المفاهيم الأساسية
The proposed Meta-SpikeFormer architecture achieves state-of-the-art performance in the spiking neural network domain, surpassing current baselines by a significant margin while maintaining low power consumption. It is the first direct training spiking neural network backbone that can handle classification, detection, and segmentation tasks concurrently.
الملخص
The paper proposes a meta spiking neural network architecture called Meta-SpikeFormer, which aims to address the limitations of current spiking neural network (SNN) designs. The key highlights are:
Architecture Design:
The overall architecture follows a general vision transformer structure, with both Conv-based and Transformer-based SNN blocks.
The Conv-based SNN blocks use spike-driven separable convolution and channel-wise convolution, while the Transformer-based SNN blocks employ a novel Spike-Driven Self-Attention (SDSA) operator.
The architecture includes a pyramid structure to capture multi-scale features, and various shortcut connections are explored.
Performance Achievements:
On ImageNet-1K classification, Meta-SpikeFormer achieves 80.0% top-1 accuracy, surpassing the previous state-of-the-art SNN baseline by 3.7% with 17% fewer parameters.
Meta-SpikeFormer is the first direct training SNN backbone that can handle classification, object detection, and semantic segmentation tasks concurrently, achieving state-of-the-art results in the SNN domain.
Versatility and Efficiency:
The proposed architecture demonstrates high versatility, performing well on various vision tasks including image classification, event-based action recognition, object detection, and semantic segmentation.

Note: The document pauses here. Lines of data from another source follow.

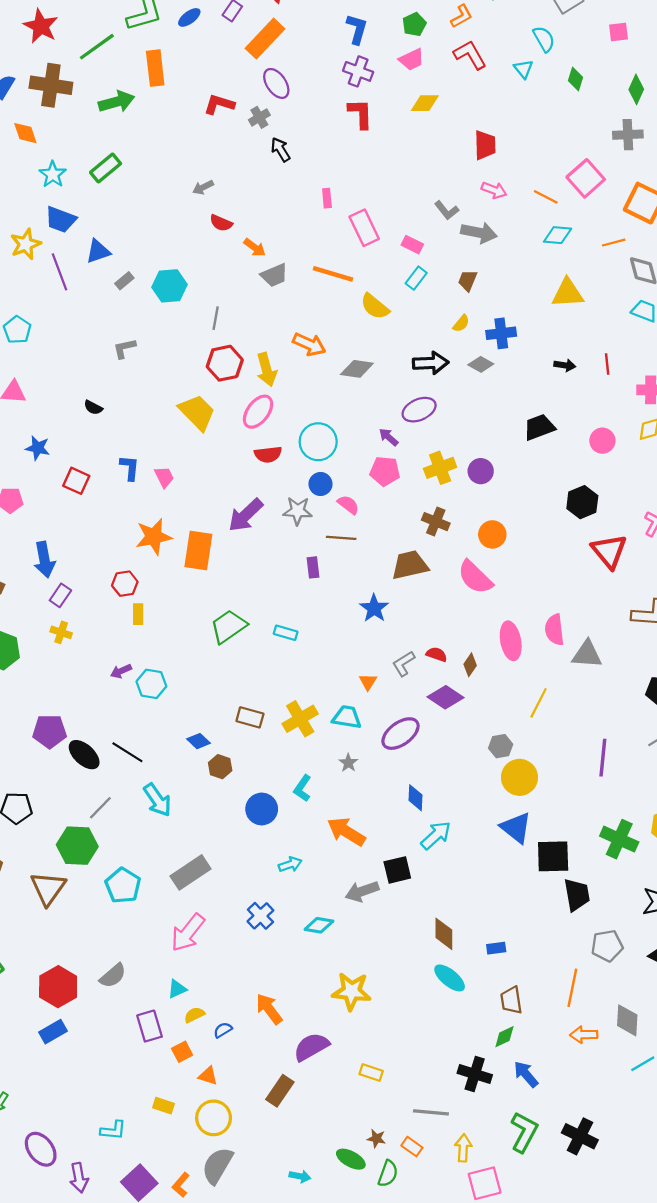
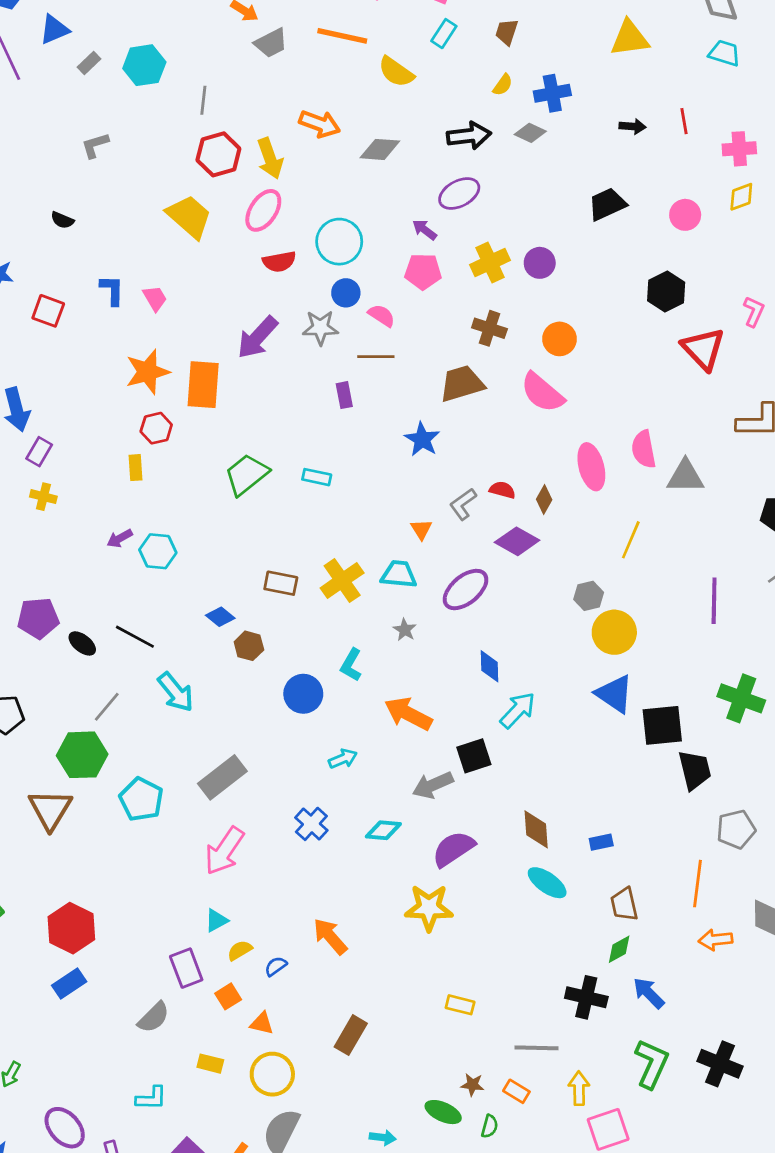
red hexagon: (125, 584) -> (156, 428), moved
black ellipse: (84, 755) -> (82, 643), size x0.7
gray semicircle: (113, 976) -> (154, 1017), moved
purple semicircle: (311, 1047) -> (453, 849), moved
green semicircle: (388, 1174) -> (490, 1126), size x0.7

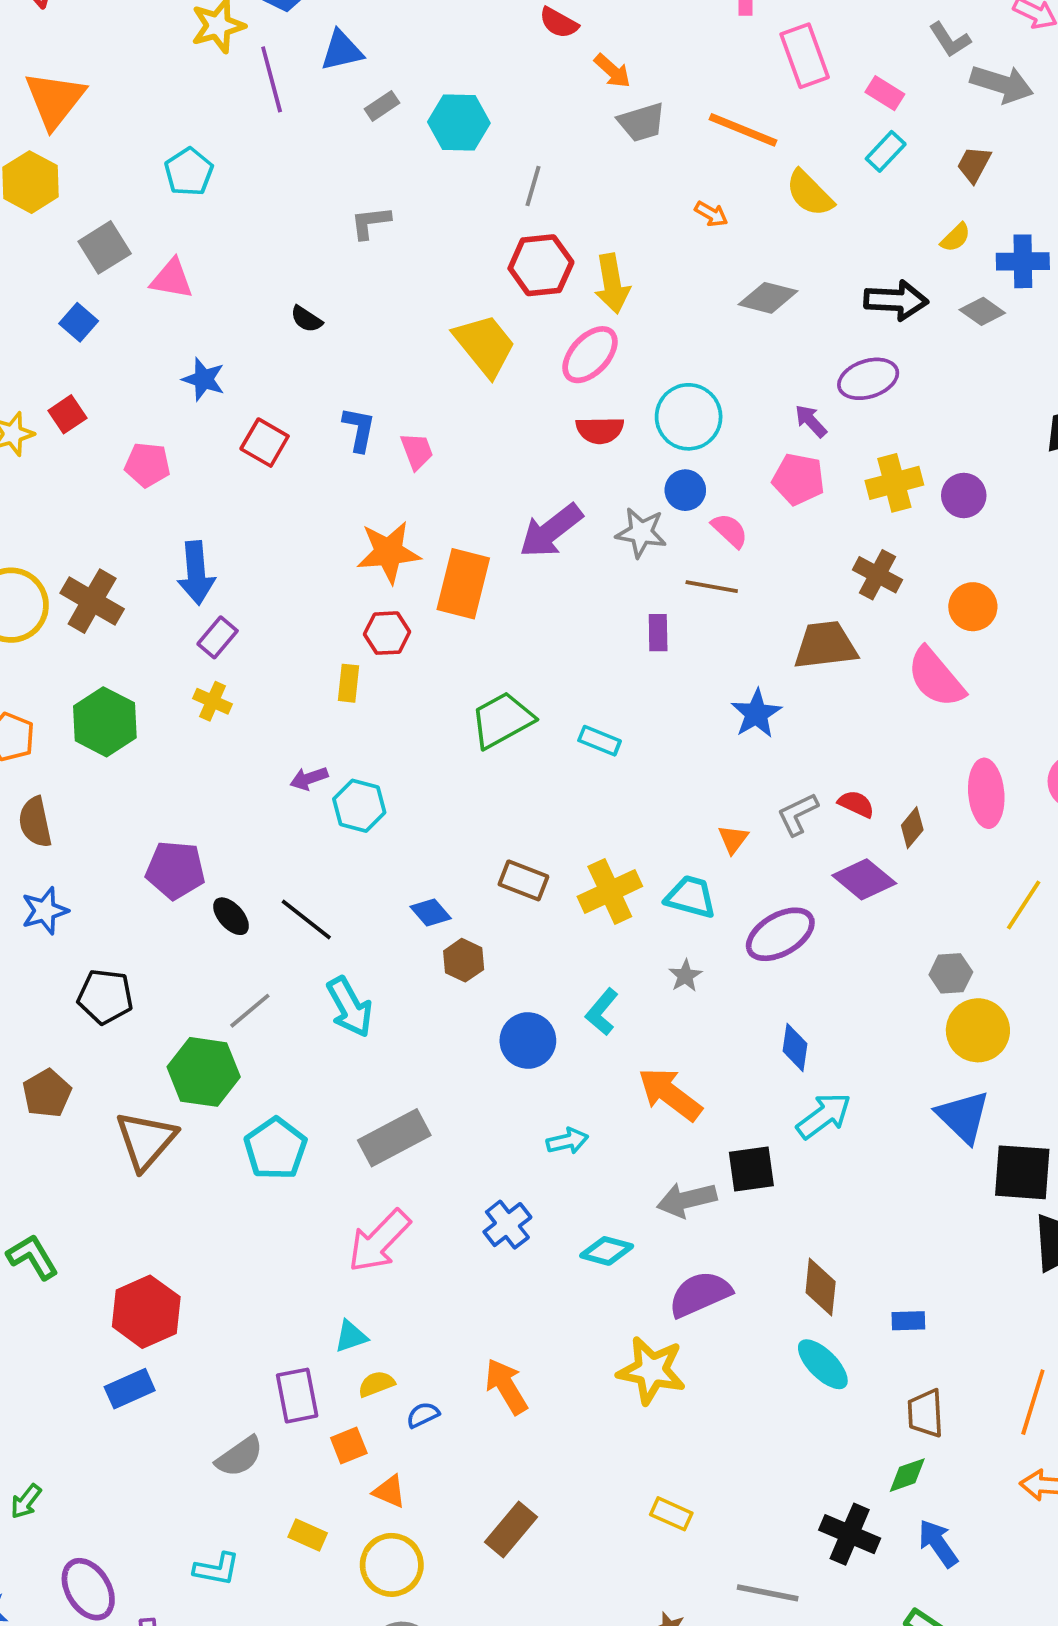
orange arrow: (320, 124) -> (711, 214), moved, size x0.6

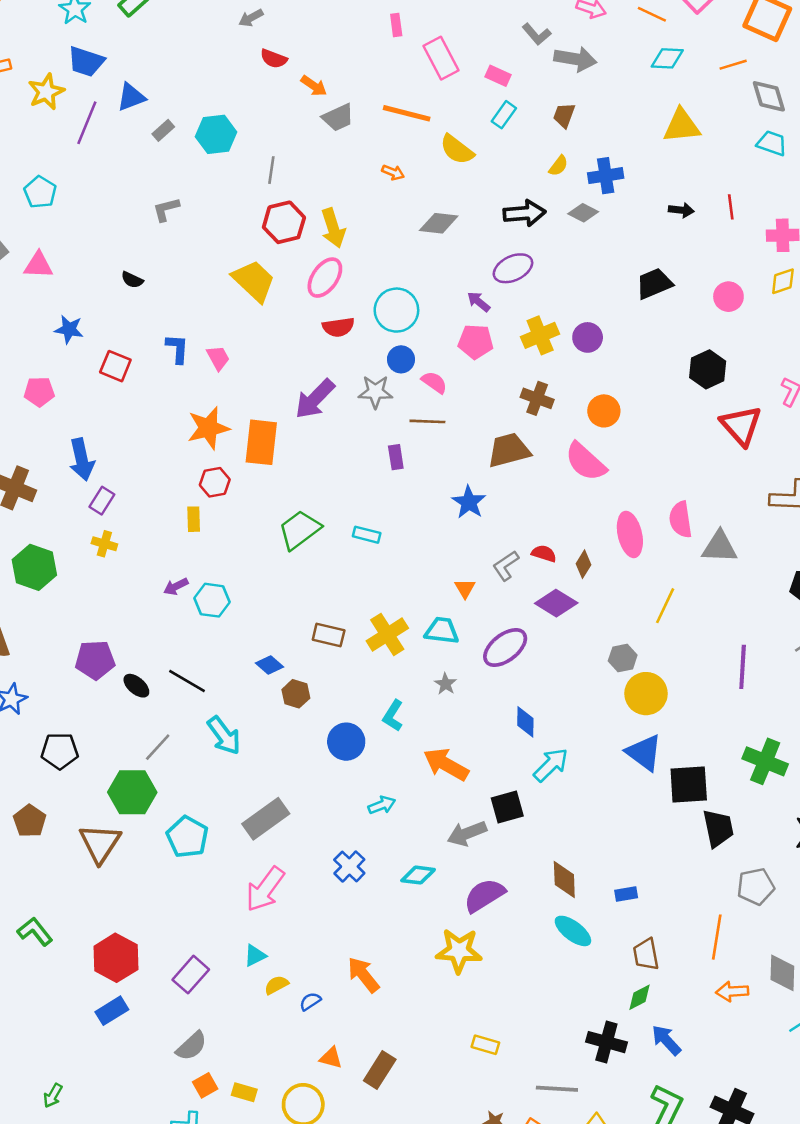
purple line: (272, 79) -> (87, 123), turned 45
purple rectangle: (297, 1396) -> (191, 975), moved, turned 60
orange square: (349, 1445) -> (205, 1085), moved
orange triangle: (389, 1491) -> (331, 1058), moved

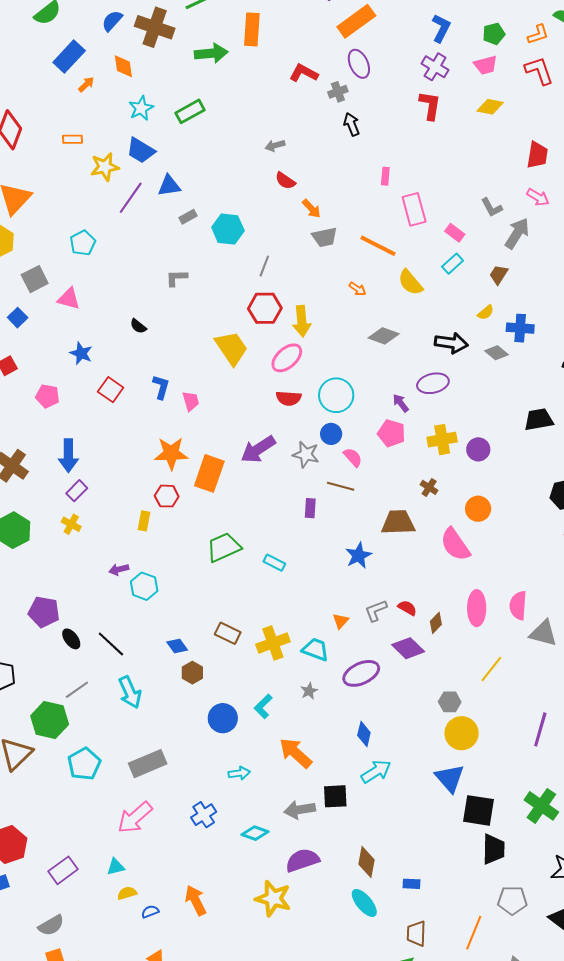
gray arrow: (575, 59) -> (517, 233), turned -80
brown cross: (537, 398) -> (429, 487), size x0.7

The spike-driven design and SDSA operator enable Meta-SpikeFormer to achieve significant power efficiency compared to traditional ANN counterparts.
Inspiration for Neuromorphic Chip Design:
The meta architecture, SDSA operator, and hybrid Conv+Transformer design of Meta-SpikeFormer provide valuable insights for the development of future Transformer-based neuromorphic chips.
In summary, the Meta-SpikeFormer architecture represents a significant advancement in the SNN domain, pushing the boundaries of performance, versatility, and efficiency, while also inspiring the next generation of neuromorphic computing hardware.
الإحصائيات
The paper reports the following key metrics:
ImageNet-1K classification accuracy:
Meta-SpikeFormer (55M parameters): 80.0%
Spike-driven Transformer (66M parameters): 76.3%
MS-Res-SNN (77M parameters): 75.3%
Power consumption on ImageNet-1K:
Meta-SpikeFormer (55M, T=4): 52.4 mJ
Spike-driven Transformer (66M, T=4): 6.1 mJ
MS-Res-SNN (77M, T=4): 10.2 mJ
Object detection mAP@0.5 on COCO:
Meta-SpikeFormer (75M): 51.2%
EMS-Res-SNN (14.6M): 50.1%
Semantic segmentation mIoU on ADE20K:
Meta-SpikeFormer (58.9M, T=4): 35.3%
PVT-Small (28.2M): 39.8%
اقتباسات
"Meta-SpikeFormer enables the performance of the SNN domain on ImageNet-1K to achieve 80% for the first time, which is 3.7% higher than the current SOTA baseline but with 17% fewer parameters (55M vs. 66M)."
"To the best of our knowledge, Meta-SpikeFormer is the first direct training SNN backbone that can handle image classification, object detection, semantic segmentation concurrently. We achieve SOTA results in the SNN domain on all tested datasets."